29 Jul Structuralism and Constitutional Limits on the Extraterritorial Exercise of Power
Raustiala’s book is about the scope of constitutional protections applied abroad. I did not find much in the book addressing whether the Constitution imposes limits on the extraterritorial exercise of federal power. Why is that?
We have a robust and well-developed Interstate Commerce Clause jurisprudence, but we have precious little guidance as to the scope or even theory of the Foreign Commerce Clause. Can we say that there are constitutional limitations on the exercise of legislative authority outside of our borders based on the Foreign Commerce Clause? I would think that just as the Interstate Commerce Clause has limitations based on the traditional powers of the several states, that the Foreign Commerce Clause imposes limitations on the power of the federal government to act abroad out of respect for the traditional powers of other nations to regulate conduct within their borders.
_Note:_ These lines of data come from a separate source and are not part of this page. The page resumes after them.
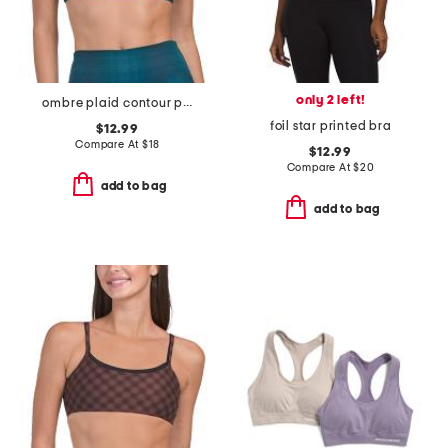
only 2 left!
ombre plaid contour piping bra top
foil star printed bra
$12.99
Compare At
$
18
$12.99
Compare At
$
20
add to bag
add to bag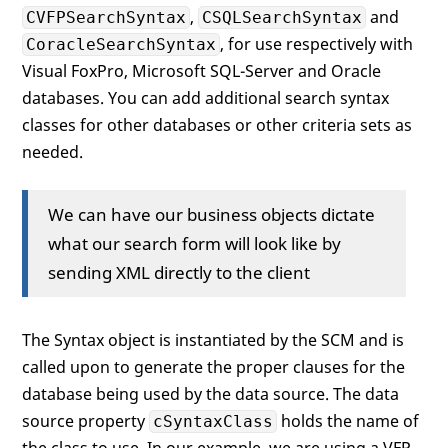
,
and
CVFPSearchSyntax
CSQLSearchSyntax
, for use respectively with
CoracleSearchSyntax
Visual FoxPro, Microsoft SQL-Server and Oracle
databases. You can add additional search syntax
classes for other databases or other criteria sets as
needed.
We can have our business objects dictate
what our search form will look like by
sending XML directly to the client
The Syntax object is instantiated by the SCM and is
called upon to generate the proper clauses for the
database being used by the data source. The data
source property
holds the name of
cSyntaxClass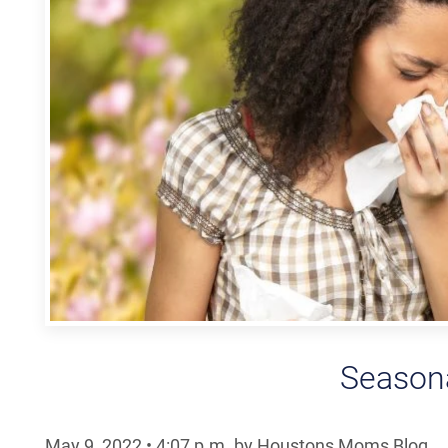
Seasona
May 9, 2022
•
4:07
p.m.
by Houstons Moms Blog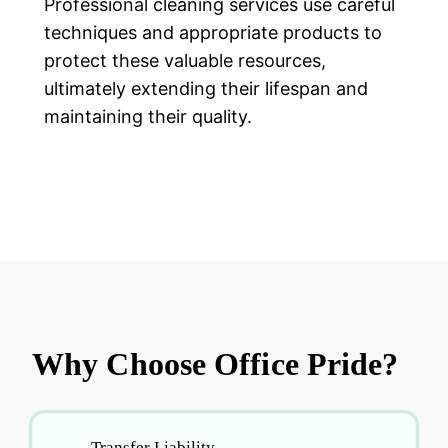
Professional cleaning services use careful
techniques and appropriate products to
protect these valuable resources,
ultimately extending their lifespan and
maintaining their quality.
Why Choose Office Pride?
Transfer Liability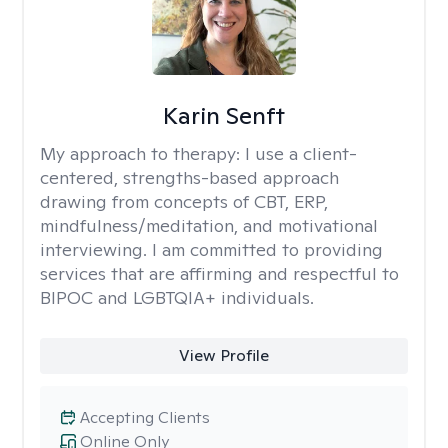
Karin Senft
My approach to therapy:
I use a client-
centered, strengths-based approach
drawing from concepts of CBT, ERP,
mindfulness/meditation, and motivational
interviewing. I am committed to providing
services that are affirming and respectful to
BIPOC and LGBTQIA+ individuals.
View Profile
Accepting Clients
Online Only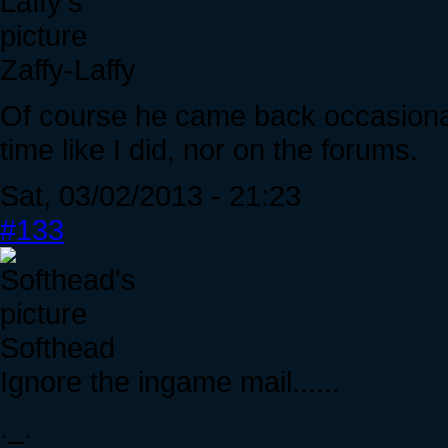
Zaffy-Laffy
Of course he came back occasionall
time like I did, nor on the forums.
Sat, 03/02/2013 - 21:23
#133
Softhead
Ignore the ingame mail......
._.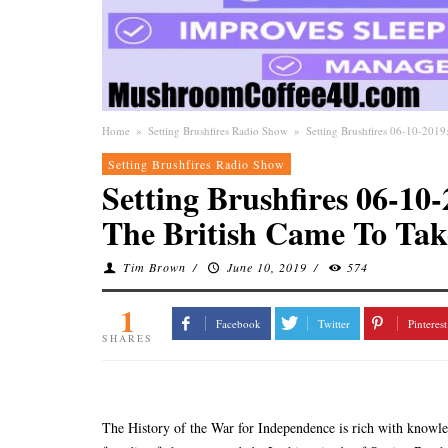
Home
»
Setting Brushfires Radio Show
»
Setting Brushfires 06-10-20
Setting Brushfires Radio Show
Setting Brushfires 06-
The British Came To Ta
Tim Brown
/
June 10, 2019
/
574
1
Facebook
Twitter
Pinterest
SHARES
The History of the War for Independence is rich with knowle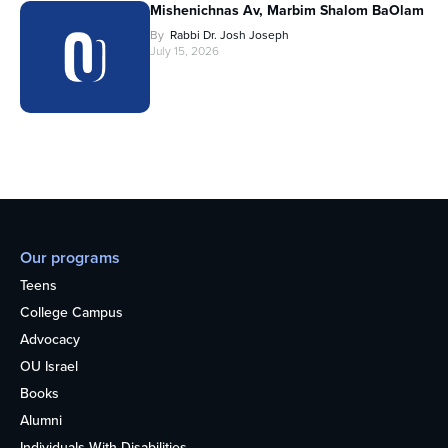
Mishenichnas Av, Marbim Shalom BaOlam
By
Rabbi Dr. Josh Joseph
July 15, 2026
Our programs
Teens
College Campus
Advocacy
OU Israel
Books
Alumni
Individuals With Disabilities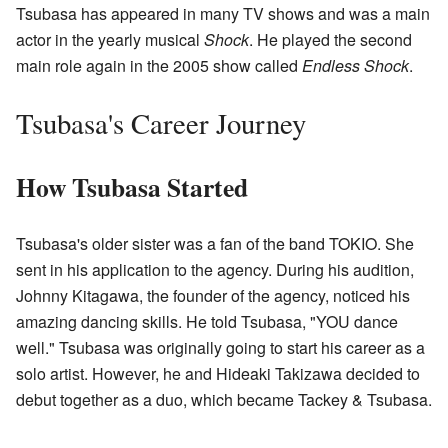
Tsubasa has appeared in many TV shows and was a main
actor in the yearly musical
Shock
. He played the second
main role again in the 2005 show called
Endless Shock
.
Tsubasa's Career Journey
How Tsubasa Started
Tsubasa's older sister was a fan of the band TOKIO. She
sent in his application to the agency. During his audition,
Johnny Kitagawa, the founder of the agency, noticed his
amazing dancing skills. He told Tsubasa, "YOU dance
well." Tsubasa was originally going to start his career as a
solo artist. However, he and Hideaki Takizawa decided to
debut together as a duo, which became Tackey & Tsubasa.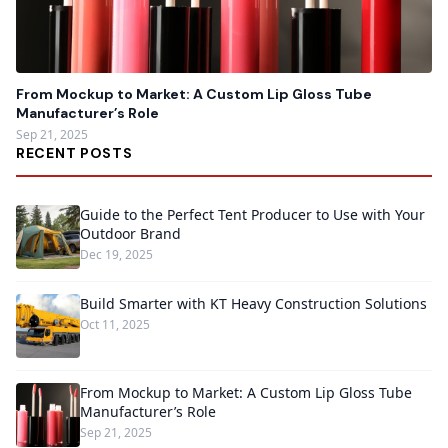
From Mockup to Market: A Custom Lip Gloss Tube
Manufacturer’s Role
Sep 21, 2025
RECENT POSTS
Guide to the Perfect Tent Producer to Use with Your
Outdoor Brand
Dec 19, 2025
Build Smarter with KT Heavy Construction Solutions
Oct 11, 2025
From Mockup to Market: A Custom Lip Gloss Tube
Manufacturer’s Role
Sep 21, 2025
The same goes for executive power. If one of the core theories of executive power–as articulated in Curtiss-Wright–is that executive power inheres in fundamental notions of national sovereignty, then wouldn’t that theory also incorporate an understanding of limitations on executive power exercised abroad based on the relationship of our sovereignty and the sovereignty of other nations?
Put simply, why are questions of constitutional structuralism always treated as vertical questions vis-à-vis the several states, or as horizontal questions vis-à-vis the federal branches, but rarely if ever as horizontal questions vis-à-vis other nations? I don’t have a theory as to how this would play out, I’m just surprised that it is never really discussed.